### EXERCISE
Every line containing the string "CaseTracking" is to be copied from the records.

Stored dataset items
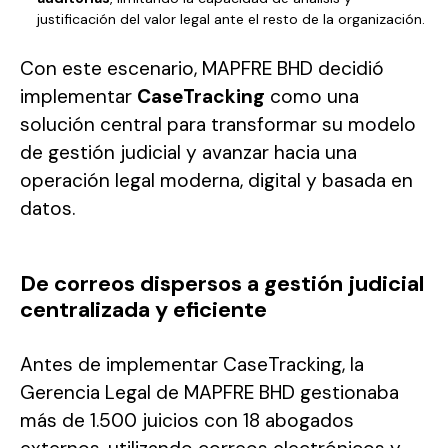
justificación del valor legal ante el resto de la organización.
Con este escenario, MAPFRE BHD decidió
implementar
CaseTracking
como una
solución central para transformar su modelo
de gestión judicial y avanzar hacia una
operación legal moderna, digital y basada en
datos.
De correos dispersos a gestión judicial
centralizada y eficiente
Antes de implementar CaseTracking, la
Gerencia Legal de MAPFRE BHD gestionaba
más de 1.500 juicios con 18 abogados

### EXPECTED ANSWER
CaseTracking
Antes de implementar CaseTracking, la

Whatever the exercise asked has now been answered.